One would think that if you have a global problem that there is always (and perhaps only) a global solution. But that way of looking at climate change has become naive and does not allow you to see the entire picture. So often we see states, provinces, and other subnational entities leading the charge with innovative climate policy and initiatives while the national governments sit back arguing over whether or not climate change is really even a problem. Despite the annual COPs, the UNFCCC stage for negotiations, and bilateral discussions (such as the one between US and China), national and international policies are very behind what these subnational actors have been doing for years.
I am not saying that climate change can be solved by a few states in America by creating an Emissions Trading Scheme. If only a few subnational actors make moves to combat climate change, the emissions reductions will never be large enough to solve our problem. But, what I am saying is that someone has to begin to make moves or we won’t ever see a solution. And, historically, it hasn’t been the national governments (or international agreements) that have taken the first steps towards a solution to climate change – it has been the subnational actors. To name just a few:
- British Columbia has implemented a carbon tax in order to reduce greenhouse gas emissions and are a part of the Pacific Coast Collaborative Agreement with four other subnational parties.
- California has consistently established itself as a leader in environmental protection, as it has much to lose from the effects of climate change. California has many standards and programs in place, but the most notable is likely the cap-and-trade program established by Assembly Bill 32, and recent linkage with Quebec. These linked programs just successfully held their first joint auction preceding COP20.

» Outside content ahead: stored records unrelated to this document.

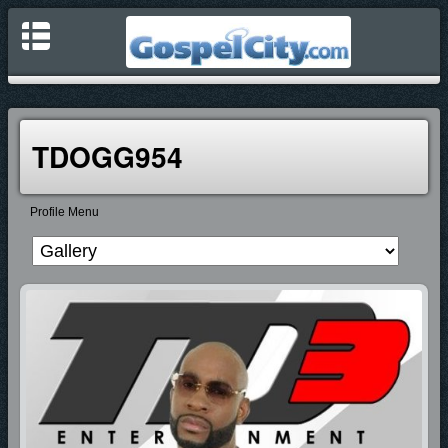
TDOGG954
Profile Menu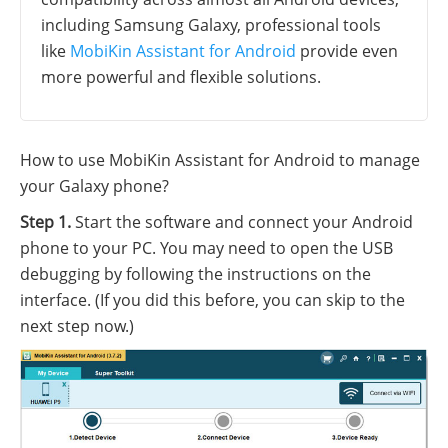
including Samsung Galaxy, professional tools
like
MobiKin Assistant for Android
provide even
more powerful and flexible solutions.
How to use MobiKin Assistant for Android to manage
your Galaxy phone?
Step 1.
Start the software and connect your Android
phone to your PC. You may need to open the USB
debugging by following the instructions on the
interface. (If you did this before, you can skip to the
next step now.)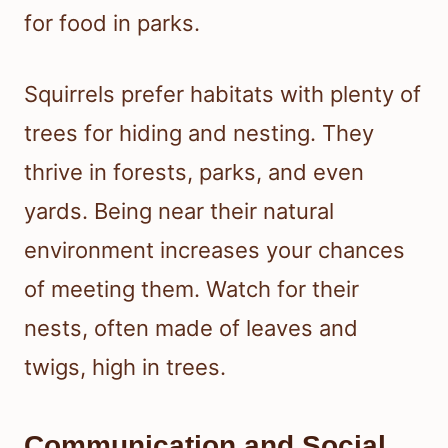
for food in parks.
Squirrels prefer habitats with plenty of
trees for hiding and nesting. They
thrive in forests, parks, and even
yards. Being near their natural
environment increases your chances
of meeting them. Watch for their
nests, often made of leaves and
twigs, high in trees.
Communication and Social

- China has begun implementing pilot cap-and-trade programs in certain provinces, and if successful, might lead to a national cap-and-trade program in 2016.

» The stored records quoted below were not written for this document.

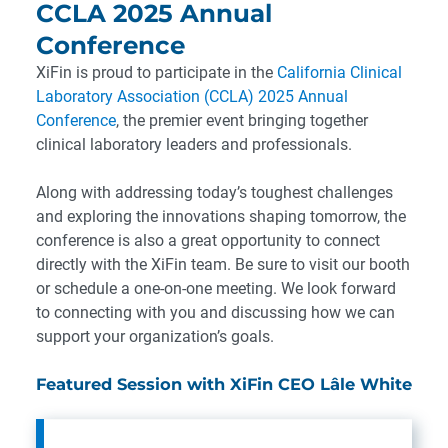
CCLA 2025 Annual
Conference
XiFin is proud to participate in the
California Clinical
Laboratory Association (CCLA) 2025 Annual
Conference
, the premier event bringing together
clinical laboratory leaders and professionals.
Along with addressing today’s toughest challenges
and exploring the innovations shaping tomorrow, the
conference is also a great opportunity to connect
directly with the XiFin team. Be sure to visit our booth
or schedule a one-on-one meeting. We look forward
to connecting with you and discussing how we can
support your organization’s goals.
Featured Session with XiFin CEO Lâle White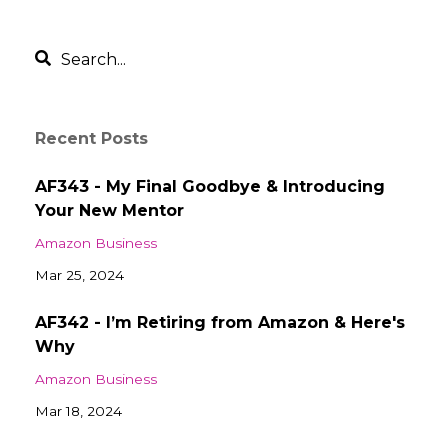
Recent Posts
AF343 - My Final Goodbye & Introducing
Your New Mentor
Amazon Business
Mar 25, 2024
AF342 - I’m Retiring from Amazon & Here's
Why
Amazon Business
Mar 18, 2024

As I was listening to the subnational leaders speak at the COP this week, I began to wonder why we even try so hard to get a global agreement if the implementation and practical solutions come from the local actors instead of national political leaders. But then, I realized: You can’t solve climate change alone and you can’t solve climate change in an annual conference. What needs to happen, instead of ignoring either the international or local roles in the fight against climate change, is a union between all of these subnational groups to combine their efforts on an international level to reach the same goal; essentially, working in tandem.

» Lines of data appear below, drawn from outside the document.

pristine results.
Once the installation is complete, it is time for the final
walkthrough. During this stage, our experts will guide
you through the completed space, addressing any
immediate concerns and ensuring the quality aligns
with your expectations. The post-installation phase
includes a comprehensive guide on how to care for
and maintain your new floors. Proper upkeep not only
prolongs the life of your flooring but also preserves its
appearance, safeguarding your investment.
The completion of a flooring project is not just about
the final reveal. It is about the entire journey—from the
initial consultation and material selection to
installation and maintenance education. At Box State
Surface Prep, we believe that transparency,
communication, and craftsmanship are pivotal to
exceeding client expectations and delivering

The international and subnational approaches to climate change should not conflict with each other but they also play different roles. The relationship between these methods should be more of a push-pull relationship and where one lacks the other leads. Subnational actors have led the charge with innovative policy solutions to climate change but they cannot fight the problem alone. For those countries who cannot be influenced by subnational groups, we also have the international community influencing how we deal with climate change. If these two approaches were to work in tandem, global climate change would be that much easier to protect ourselves against. The international agreement, then, becomes more than just an agreement between nations. An international agreement is the platform for which national and local actors can build upon to implement real effective solutions that are right for their own people.
So, you see? We need a global agreement. This is a global problem, which requires a global effort and a universal solution. Okay, let’s say we do get a solid agreement out of COP21 in Paris. This would be fantastic. But, we need to continue to look beyond the agreement: we need each and every local, indigenous, state, subnational, and national party to act or we will not be able to stand a chance against climate change. That said, I think my last post requires a title change. How about: Global Problem, Global Solution, Local Action.